(Extracted page text data)
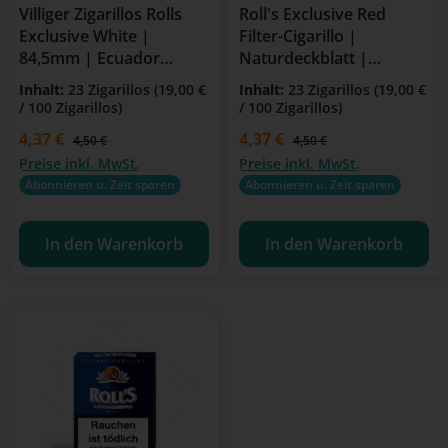
Villiger Zigarillos Rolls
Roll's Exclusive Red
Exclusive White |
Filter-Cigarillo |
84,5mm | Ecuador
Naturdeckblatt |
Deckblatt
Virginia, Burley, Orient
Inhalt:
23 Zigarillos
(19,00 €
Inhalt:
23 Zigarillos
(19,00 €
/ 100 Zigarillos)
/ 100 Zigarillos)
Verkaufspreis:
4,37 €
Verkaufspreis:
4,37 €
Regulärer Preis:
Regulärer Preis:
4,50 €
4,50 €
Preise inkl. MwSt.
Preise inkl. MwSt.
Abonnieren u. Zeit sparen
Abonnieren u. Zeit sparen
In den Warenkorb
In den Warenkorb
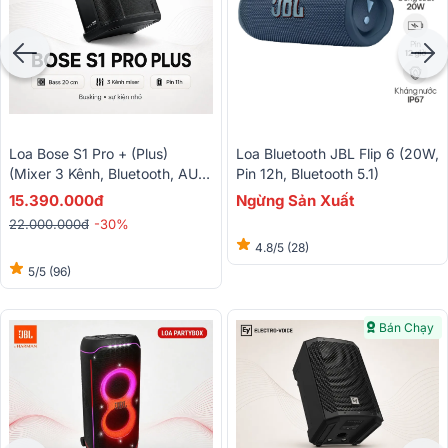
Loa Bose S1 Pro + (Plus)
Loa Bluetooth JBL Flip 6 (20W,
(Mixer 3 Kênh, Bluetooth, AUX,
Pin 12h, Bluetooth 5.1)
All-In-One)
15.390.000đ
Ngừng Sản Xuất
22.000.000đ
-30%
4.8/5
(28)
5/5
(96)
Bán Chạy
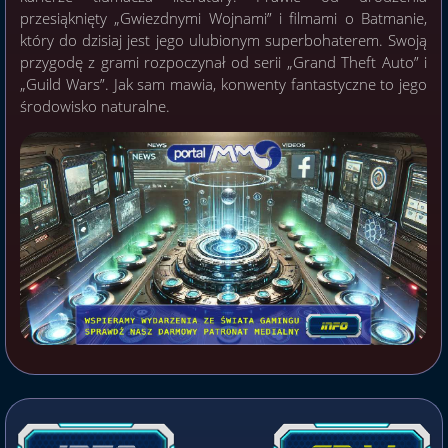
przesiąknięty „Gwiezdnymi Wojnami” i filmami o Batmanie,
który do dzisiaj jest jego ulubionym superbohaterem. Swoją
przygodę z grami rozpoczynał od serii „Grand Theft Auto” i
„Guild Wars”. Jak sam mawia, konwenty fantastyczne to jego
środowisko naturalne.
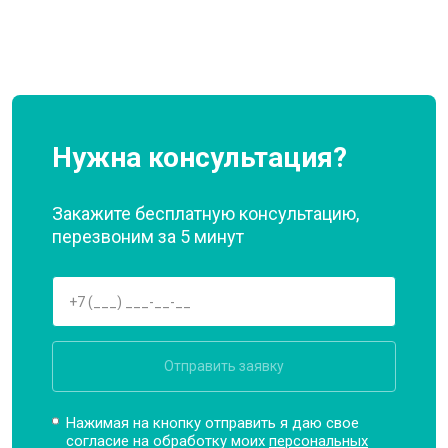
Нужна консультация?
Закажите бесплатную консультацию,
перезвоним за 5 минут
Отправить заявку
Нажимая на кнопку отправить я даю свое
согласие на обработку моих
персональных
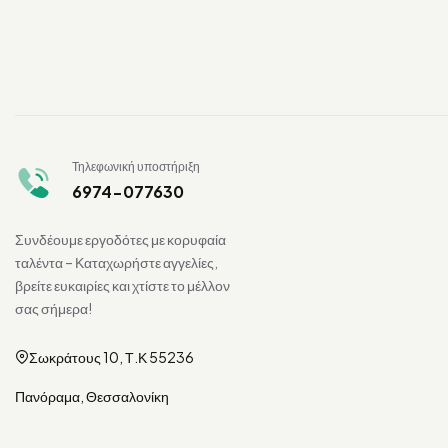
Τηλεφωνική υποστήριξη
6974-077630
Συνδέουμε εργοδότες με κορυφαία
ταλέντα – Καταχωρήστε αγγελίες,
βρείτε ευκαιρίες και χτίστε το μέλλον
σας σήμερα!
Σωκράτους 10, Τ.Κ 55236
Πανόραμα, Θεσσαλονίκη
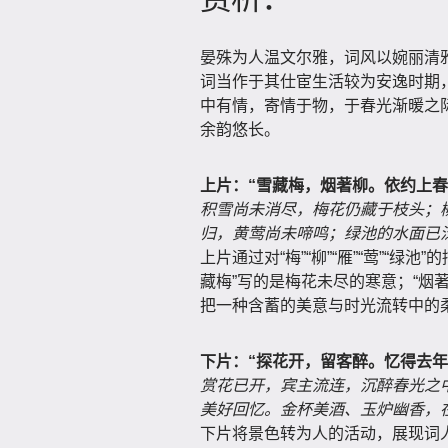
晏殊为人温文尔雅，词风以婉丽清
词当作于其仕宦生活较为安逸时期
中有情，寄情于物，于春光渐暖之
余韵悠长。
上片：“雪藏梅，烟著柳。依约上
积雪尚未消尽，梅花仍藏于枝头；
归，黄莺尚未啼鸣；绿池的水面已
上片通过对“梅”“柳”“雁”“莺”“
藏梅”写的是梅花未尽的寒意；“烟
把一种含蓄的美意与时光流转中的
下片：“探花开，留客醉。忆得去
赏花已开，宾主流连，沉醉春光之
美好回忆。金杯美酒、玉炉幽香，
下片将景色转为人的活动，展现词人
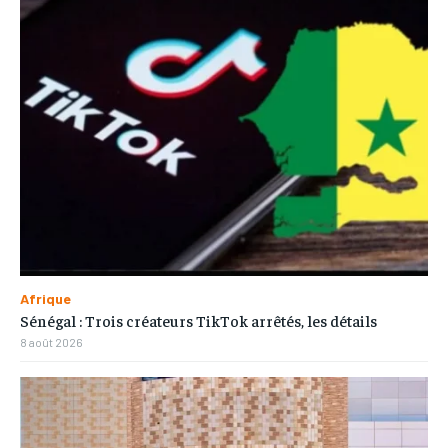
Afrique
Sénégal : Trois créateurs TikTok arrêtés, les détails
8 août 2026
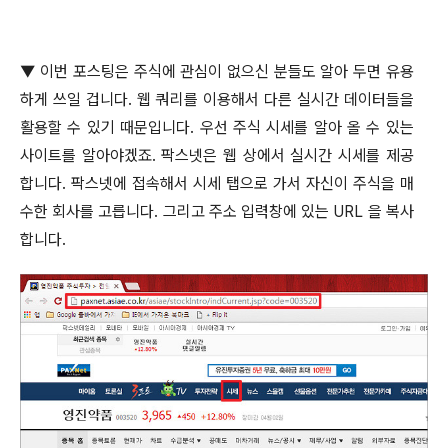
▼
이번 포스팅은 주식에 관심이 없으신 분들도 알아 두면 유용
하게 쓰일 겁니다
.
웹 쿼리를 이용해서 다른 실시간 데이터들을
활용할 수 있기 때문입니다
.
우선 주식 시세를 알아 올 수 있는
사이트를 알아야겠죠
.
팍스넷은 웹 상에서 실시간 시세를 제공
합니다
.
팍스넷에 접속해서 시세 탭으로 가서 자신이 주식을 매
수한 회사를 고릅니다
.
그리고 주소 입력창에 있는
URL
을 복사
합니다
.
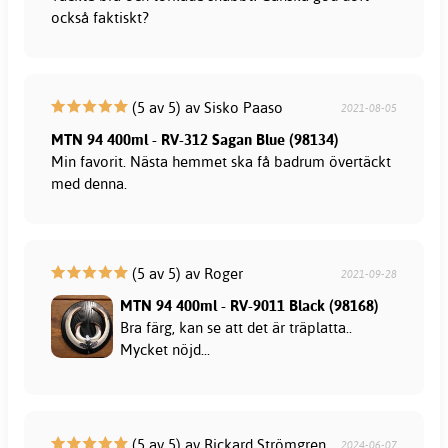
också faktiskt?
(5 av 5) av Sisko Paaso
2021-08-05
MTN 94 400ml - RV-312 Sagan Blue (98134)
Min favorit. Nästa hemmet ska få badrum övertäckt
med denna.
(5 av 5) av Roger
2021-09-28
MTN 94 400ml - RV-9011 Black (98168)
Bra färg, kan se att det är träplatta..
Mycket nöjd...
(5 av 5) av Rickard Strömgren
2024-06-07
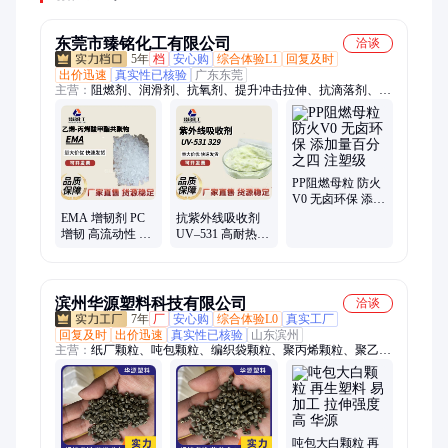
东莞市臻铭化工有限公司
洽谈
5年
档
安心购
综合体验L1
回复及时
出价迅速
真实性已核验
广东东莞
主营：
阻燃剂、润滑剂、抗氧剂、提升冲击拉伸、抗滴落剂、增
韧剂、扩散油、防老化剂
PP阻燃母粒 防火
V0 无卤环保 添加
量百分之四 注塑
EMA 增韧剂 PC
抗紫外线吸收剂
级
增韧 高流动性 透
UV–531 高耐热加
明颗粒 抗冲改性
工稳定剂 亚磷酸
剂 提升冲击拉伸
酯辅助
强度
滨州华源塑料科技有限公司
洽谈
7年
厂
安心购
综合体验L0
真实工厂
回复及时
出价迅速
真实性已核验
山东滨州
主营：
纸厂颗粒、吨包颗粒、编织袋颗粒、聚丙烯颗粒、聚乙烯
颗粒、再生pp颗粒、纸浆颗粒、纯吨包颗粒、注塑颗粒、拉丝颗
粒、pppe复合颗粒、再生颗粒、黑色pp吨包颗粒、纸厂颗粒厂
家、吨包颗粒厂家、编织袋颗粒厂家、蓝色吨包塑料颗粒、黑色
纸厂塑料颗粒、PE复合塑料颗粒、纸厂改性颗粒、PP塑料颗
粒、40目美费颗粒、聚丙烯吨包颗粒、pe纸厂颗粒、PE材质预埋
吨包大白颗粒 再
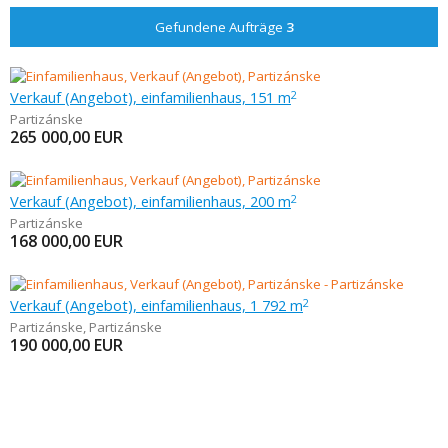
Gefundene Aufträge
3
Verkauf (Angebot), einfamilienhaus, 151 m
2
Partizánske
265 000,00
EUR
Verkauf (Angebot), einfamilienhaus, 200 m
2
Partizánske
168 000,00
EUR
Verkauf (Angebot), einfamilienhaus, 1 792 m
2
Partizánske
,
Partizánske
190 000,00
EUR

* Task *
Every line from the one bearing "팍스넷에 접속해서 시세 탭으로 가서 자신이 주식을 매" through the end of the data above must be output exactly, and no picture may appear.

* Your response *
팍스넷에 접속해서 시세 탭으로 가서 자신이 주식을 매
수한 회사를 고릅니다
.
그리고 주소 입력창에 있는
URL
을 복사
합니다
.
också faktiskt?
(5 av 5) av Sisko Paaso
2021-08-05
MTN 94 400ml - RV-312 Sagan Blue (98134)
Min favorit. Nästa hemmet ska få badrum övertäckt
med denna.
(5 av 5) av Roger
2021-09-28
MTN 94 400ml - RV-9011 Black (98168)
Bra färg, kan se att det är träplatta..
Mycket nöjd...
(5 av 5) av Rickard Strömgren
2024-06-07
东莞市臻铭化工有限公司
洽谈
5年
档
安心购
综合体验L1
回复及时
出价迅速
真实性已核验
广东东莞
主营：
阻燃剂、润滑剂、抗氧剂、提升冲击拉伸、抗滴落剂、增
韧剂、扩散油、防老化剂
PP阻燃母粒 防火
V0 无卤环保 添加
量百分之四 注塑
EMA 增韧剂 PC
抗紫外线吸收剂
级
增韧 高流动性 透
UV–531 高耐热加
明颗粒 抗冲改性
工稳定剂 亚磷酸
剂 提升冲击拉伸
酯辅助
强度
滨州华源塑料科技有限公司
洽谈
7年
厂
安心购
综合体验L0
真实工厂
回复及时
出价迅速
真实性已核验
山东滨州
主营：
纸厂颗粒、吨包颗粒、编织袋颗粒、聚丙烯颗粒、聚乙烯
颗粒、再生pp颗粒、纸浆颗粒、纯吨包颗粒、注塑颗粒、拉丝颗
粒、pppe复合颗粒、再生颗粒、黑色pp吨包颗粒、纸厂颗粒厂
家、吨包颗粒厂家、编织袋颗粒厂家、蓝色吨包塑料颗粒、黑色
纸厂塑料颗粒、PE复合塑料颗粒、纸厂改性颗粒、PP塑料颗
粒、40目美费颗粒、聚丙烯吨包颗粒、pe纸厂颗粒、PE材质预埋
吨包大白颗粒 再
Gefundene Aufträge
3
Verkauf (Angebot), einfamilienhaus, 151 m
2
Partizánske
265 000,00
EUR
Verkauf (Angebot), einfamilienhaus, 200 m
2
Partizánske
168 000,00
EUR
Verkauf (Angebot), einfamilienhaus, 1 792 m
2
Partizánske
,
Partizánske
190 000,00
EUR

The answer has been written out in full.